Für den Einsatz in Kundus will die Regierung einen UN-Beschluss – aber richtig wichtig ist er ihr nicht

Von

Von Hans Monath

und Robert von Rimscha

Die Bundeswehr erhält bald den Marschbefehl nach Nord-Afghanistan. Zunächst hatte die Bundesregierung offenbar erwogen, das Aufbauteam, das nach Kundus geschickt weden soll, rechtlich nicht unter das Mandat der Isaf, sondern unter das von „Enduring Freedom“ zu stellen. Damit hätte es dem Oberbefehl der USA unterstanden und dem Ziel der Terrorismusbekämpfung gedient. Allerdings wäre die Wahrscheinlichkeit groß gewesen, dass viele Abgeordnete von SPD und Grünen sich einem solchen Weg verschlossen hätten. Auch der nun gewählte Weg dürfte in beiden Fraktionen auf Vorbehalte stoßen: Die Regierung macht einen neuen UN-Beschluss nicht zur Bedingung, sondern erklärt lediglich, dass sie sich um ihn bemühe. Außen- und Sicherheitspolitiker der Grünen, darunter Parteichefin Angelika Beer, bestehen auf einem neuen Mandat. Als „dringend erforderlich“ bezeichnete auch Fraktionsvize Winfried Nachtwei die Ausweitung des UN-Auftrags. „Mit dem bisherigen Mandat geht es nicht“, sagte er.

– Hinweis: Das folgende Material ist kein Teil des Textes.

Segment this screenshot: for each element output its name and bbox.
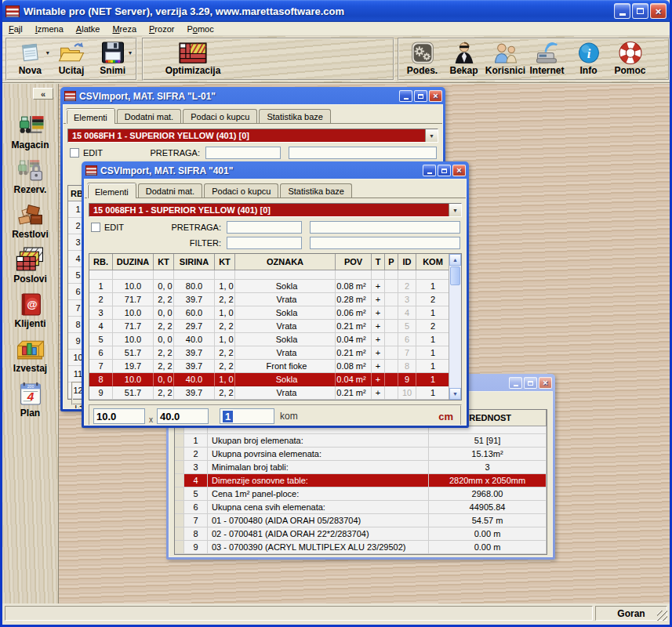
- close-button[interactable]: ×: [539, 377, 552, 389]
- maximize-button[interactable]: [438, 165, 451, 176]
- sidebar-item-magacin[interactable]: Magacin: [2, 113, 58, 150]
- window-titlebar[interactable]: CSVImport, MAT. SIFRA "401" ×: [84, 161, 467, 179]
- pretraga-input-2[interactable]: [310, 221, 460, 234]
- tab-podaciokupcu[interactable]: Podaci o kupcu: [204, 183, 278, 198]
- material-dropdown[interactable]: 15 0068FH 1 - SUPERIOR YELLOW (401) [0] …: [89, 203, 462, 217]
- width-input[interactable]: 10.0: [93, 408, 145, 424]
- column-header-duzina[interactable]: DUZINA: [113, 254, 154, 270]
- tab-dodatnimat[interactable]: Dodatni mat.: [138, 183, 202, 198]
- minimize-button[interactable]: [423, 165, 436, 176]
- row-selector[interactable]: [175, 448, 184, 461]
- table-row[interactable]: 471.72, 229.72, 2Vrata0.21 m²+52: [89, 320, 461, 333]
- table-row[interactable]: 4Dimenzije osnovne table:2820mm x 2050mm: [175, 474, 547, 487]
- table-row[interactable]: 802 - 0700481 (AIDA ORAH 22*2/283704)0.0…: [175, 527, 547, 541]
- row-selector[interactable]: [175, 434, 184, 448]
- tab-elementi[interactable]: Elementi: [66, 109, 115, 124]
- minimize-button[interactable]: [399, 90, 412, 102]
- scroll-down-icon[interactable]: ▼: [449, 388, 461, 400]
- toolbar-button-bekap[interactable]: Bekap: [443, 40, 485, 77]
- table-row[interactable]: 6Ukupna cena svih elemenata:44905.84: [175, 501, 547, 514]
- height-input[interactable]: 40.0: [157, 408, 209, 424]
- toolbar-button-nova[interactable]: ▾Nova: [9, 40, 51, 77]
- toolbar-button-snimi[interactable]: ▾Snimi: [92, 40, 133, 77]
- menu-item-pomoc[interactable]: Pomoc: [180, 24, 220, 34]
- close-button[interactable]: ×: [650, 3, 667, 19]
- toolbar-button-korisnici[interactable]: Korisnici: [485, 40, 526, 77]
- table-row[interactable]: 310.00, 060.01, 0Sokla0.06 m²+41: [89, 306, 461, 320]
- material-dropdown[interactable]: 15 0068FH 1 - SUPERIOR YELLOW (401) [0] …: [67, 129, 438, 143]
- sidebar-item-klijenti[interactable]: @Klijenti: [2, 292, 58, 329]
- menu-item-mreza[interactable]: Mreza: [106, 24, 143, 34]
- toolbar-button-internet[interactable]: Internet: [526, 40, 568, 77]
- row-selector[interactable]: [175, 474, 184, 487]
- maximize-button[interactable]: [524, 377, 537, 389]
- table-row[interactable]: 903 - 0700390 (ACRYL MULTIPLEX ALU 23/29…: [175, 541, 547, 554]
- row-selector[interactable]: [175, 527, 184, 541]
- column-header-pov[interactable]: POV: [336, 254, 372, 270]
- table-row[interactable]: 651.72, 239.72, 2Vrata0.21 m²+71: [89, 346, 461, 360]
- toolbar-button-pomoc[interactable]: Pomoc: [609, 40, 651, 77]
- column-header-t[interactable]: T: [372, 254, 385, 270]
- table-row[interactable]: 110.00, 080.01, 0Sokla0.08 m²+21: [89, 280, 461, 293]
- edit-checkbox[interactable]: [91, 223, 100, 232]
- tab-dodatnimat[interactable]: Dodatni mat.: [117, 109, 181, 123]
- row-selector[interactable]: [175, 541, 184, 554]
- sidebar-item-restlovi[interactable]: Restlovi: [2, 202, 58, 240]
- tab-statistikabaze[interactable]: Statistika baze: [259, 109, 331, 123]
- filter-input-1[interactable]: [227, 237, 302, 249]
- toolbar-button-ucitaj[interactable]: Ucitaj: [51, 40, 93, 77]
- table-row[interactable]: 510.00, 040.01, 0Sokla0.04 m²+61: [89, 333, 461, 346]
- maximize-button[interactable]: [632, 3, 648, 19]
- sidebar-item-plan[interactable]: 2004Plan: [2, 381, 58, 419]
- row-selector[interactable]: [175, 461, 184, 474]
- sidebar-item-poslovi[interactable]: Poslovi: [2, 247, 58, 285]
- tab-statistikabaze[interactable]: Statistika baze: [280, 183, 352, 198]
- table-row[interactable]: 1Ukupan broj elemenata:51 [91]: [175, 434, 547, 448]
- chevron-down-icon[interactable]: ▼: [449, 204, 461, 216]
- pretraga-input-1[interactable]: [227, 221, 302, 234]
- column-header-p[interactable]: P: [385, 254, 398, 270]
- table-row[interactable]: 2Ukupna povrsina elemenata:15.13m²: [175, 448, 547, 461]
- pretraga-input-1[interactable]: [205, 147, 281, 159]
- table-row[interactable]: 701 - 0700480 (AIDA ORAH 05/283704)54.57…: [175, 514, 547, 527]
- table-row[interactable]: 3Minimalan broj tabli:3: [175, 461, 547, 474]
- column-header-kom[interactable]: KOM: [416, 254, 450, 270]
- pretraga-input-2[interactable]: [289, 147, 437, 159]
- table-row[interactable]: 1019.72, 239.72, 2Front fioke0.08 m²+111: [89, 400, 461, 400]
- column-header-sirina[interactable]: SIRINA: [174, 254, 215, 270]
- toolbar-button-podes[interactable]: Podes.: [401, 40, 443, 77]
- column-header-kt[interactable]: KT: [154, 254, 174, 270]
- toolbar-button-info[interactable]: iInfo: [568, 40, 609, 77]
- vertical-scrollbar[interactable]: ▲ ▼: [449, 254, 461, 400]
- table-row[interactable]: 271.72, 239.72, 2Vrata0.28 m²+32: [89, 293, 461, 306]
- row-selector[interactable]: [175, 501, 184, 514]
- scrollbar-thumb[interactable]: [450, 266, 460, 285]
- column-header-id[interactable]: ID: [398, 254, 416, 270]
- resize-grip[interactable]: [657, 611, 667, 621]
- edit-checkbox[interactable]: [70, 148, 79, 158]
- tab-podaciokupcu[interactable]: Podaci o kupcu: [183, 109, 257, 123]
- minimize-button[interactable]: [509, 377, 522, 389]
- table-row[interactable]: 810.00, 040.01, 0Sokla0.04 m²+91: [89, 373, 461, 386]
- chevron-down-icon[interactable]: ▼: [425, 129, 438, 142]
- maximize-button[interactable]: [414, 90, 427, 102]
- menu-item-izmena[interactable]: Izmena: [29, 24, 70, 34]
- table-row[interactable]: 951.72, 239.72, 2Vrata0.21 m²+101: [89, 386, 461, 400]
- filter-input-2[interactable]: [310, 237, 460, 249]
- sidebar-item-rezerv[interactable]: Rezerv.: [2, 158, 58, 195]
- tab-elementi[interactable]: Elementi: [87, 183, 136, 198]
- sidebar-item-izvestaj[interactable]: Izvestaj: [2, 336, 58, 374]
- dropdown-arrow-icon[interactable]: ▾: [46, 49, 49, 56]
- menu-item-alatke[interactable]: Alatke: [70, 24, 107, 34]
- row-selector[interactable]: [175, 514, 184, 527]
- row-selector[interactable]: [175, 487, 184, 501]
- column-header-rb[interactable]: RB.: [89, 254, 113, 270]
- column-header-oznaka[interactable]: OZNAKA: [235, 254, 336, 270]
- window-titlebar[interactable]: CSVImport, MAT. SIFRA "L-01" ×: [63, 87, 443, 104]
- menu-item-fajl[interactable]: Fajl: [2, 24, 29, 34]
- close-button[interactable]: ×: [452, 165, 466, 176]
- minimize-button[interactable]: [614, 3, 630, 19]
- toolbar-button-optimizacija[interactable]: Optimizacija: [160, 40, 226, 77]
- dropdown-arrow-icon[interactable]: ▾: [129, 49, 132, 56]
- menu-item-prozor[interactable]: Prozor: [143, 24, 180, 34]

Die Widerstände im eigenen Lager gegen den laxen Umgang mit bisherigen Prinzipien der Koalition bei Auslandseinsätzen dürften die Regierungsspitze nicht überraschen. Bisher galt es als rot-grünes Dogma, ohne UN-Auftrag keinen Soldaten in einen Einsatz außerhalb des Nato-Bündnisgebiets zu schicken. Schröder und der Sprecher des Auswärtigen Amtes (AA) äußerten sich zwar zuversichtlich, dass ein erweitertes UN-Mandat erreichbar sei. Sie machten es aber ausdrücklich nicht zur Bedingung. In Regierungskreisen hieß es, für den unwahrscheinlichen Fall, dass es im Sicherheitsrat eine Blockade gäbe, wolle sich die Koalition in einer so wichtigen Frage nicht die Hände binden. Das AA vermied jedenfalls sorgfältig die Antwort auf die Frage, ob denn ein Einsatz in Kundus ohne vorherige Erweiterung des UN-Mandats mit dem Grundgesetz vereinbar sei. Zusätzlich erwägt die Bundesregierung offenbar auch die Entsendung eines rein zivilen Aufbauteams in die Stadt Herat im Nordwesten Afghanistans.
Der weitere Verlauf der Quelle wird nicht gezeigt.